Friday, March 27, 2009

White Phosphorus: How not to fight an asymmetric conflict

Israel has been caught out using White Phosphorus on civilians in Palestine. The explanation given was that ‘Israel doesn’t use White Phosphorus on civilians, it’s used on the battlefield to provide smoke’. More interestingly, the same spokesperson said that we ‘use it in the same way western countries do’. I’m figuring that they are talking about America, since they are armed by the Americans, and the US is a strong supporter of Israel.

This battlefield referred to sounds like something not seen since the First World War, with opposing armies neatly lined-up facing each other with a clearly defined space in between, not crowded urban Palestine. White Phosphorus has been banned for use in combat since perhaps WW1.

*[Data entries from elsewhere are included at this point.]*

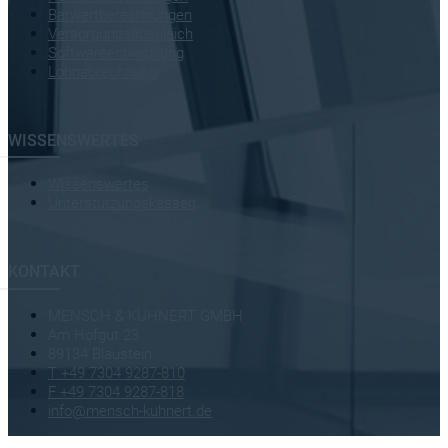
Barwertberechnungen
Versorgungsausgleich
Softwareentwicklung
Lohnabrechnung
WISSENSWERTES
Wissenswertes
Unterstützungskassen
KONTAKT
MENSCH & KUHNERT GMBH
Am Hofgut 23
89134 Blaustein
T +49 7304 9287-810
F +49 7304 9287-818
info@mensch-kuhnert.de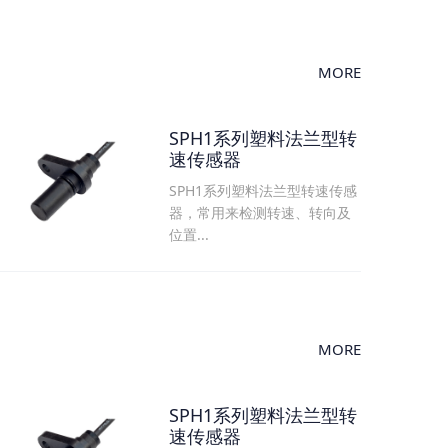
MORE
SPH1系列塑料法兰型转
速传感器
SPH1系列塑料法兰型转速传感
器，常用来检测转速、转向及
位置...
MORE
SPH1系列塑料法兰型转
速传感器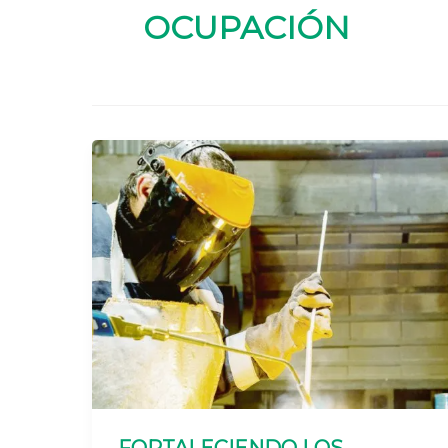
OCUPACIÓN
FORTALECIENDO LOS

Incidents like this use of White Phosphorus in the middle of civilian populations (one family of 5 was burnt to death when a White Phosphorus shell landed in their lounge room) points to the fact that countries like Israel and America aren’t really prepared to fight asymmetric warfare in an appropriate manner, going in and engaging an enemy on their territory, the weapons and tactics that are appropriate for such a fight place soldiers at greater risk. It is far safer to just rely on technological supremacy. Safer for the soldiers that don’t have to fight in tunnels and caves against forces that are prepared for such a battle, and safer for the government that sends the troops to fight against a force like the Viet Kong, Taliban, etc, as getting your people killed by a rag-tag force armed with sharpened sticks puts you in considerable risk in the next election.
The problem is that the ‘bomb it flat from a safe distance’ approach to fighting guerrilla forces will kill a lot more civilians than ‘combatants’. Never-the-less, this is the method employed by countries like America and Israel, simply because they can’t afford to pay the full price in dead soldiers, it is also the reason they haven’t /won’t win any of these wars. They may kill a lot of people, but the high percentage of civilian casualties just inspires more people to take-up arms against the injustice.

Israel may use the ‘but other countries do it too’ excuse, it kind of shows that they aren’t planning on winning the war, at least not in a conventional sense – about the only way to defeat a guerrilla force with such indiscriminate force is to commit genocide. The Americans are in a similar mess with Iraq and Afghanistan, although there is some hope that the new president is trying to extricate his country from the mess his predecessor got them into. It’s worth taking a moment to consider the achievement of George W. Bush, managing to get his country (and others) into two wars that they can’t win, that is an extraordinary effort – few presidents ever manage to start one unwinnable war.

As long as the US and Israel believe that their ‘terrorism problem’ should be responded to with a ‘nation versus nation’, air-strikes to remove all resistance and critical infrastructure, followed by an bloody and largely unsuccessful attempt to occupy territory, then don’t expect the ‘problem’ to be solved, and get used to White Phosphorus, Depleted Uranium, Cluster Bombs, and other outlawed practices being used on civilians. The US and Israel will say that they weren’t trying to get the civilians (or will say they were terrorists, or that the terrorists were using civilians as ‘human shields’), but nor are they interested in avoiding the civilians – it’s just not a high enough priority. It's not so much a matter of 'acceptable losses', but 'unacceptable cost' to avoid civilians.

And the White Phosphorus? Well, the practice of bombing civilians is illegal – America and Israel are war criminals – so while bombing civilians is illegal, why not use some exotic and barbaric banned weapons if you are going to do it?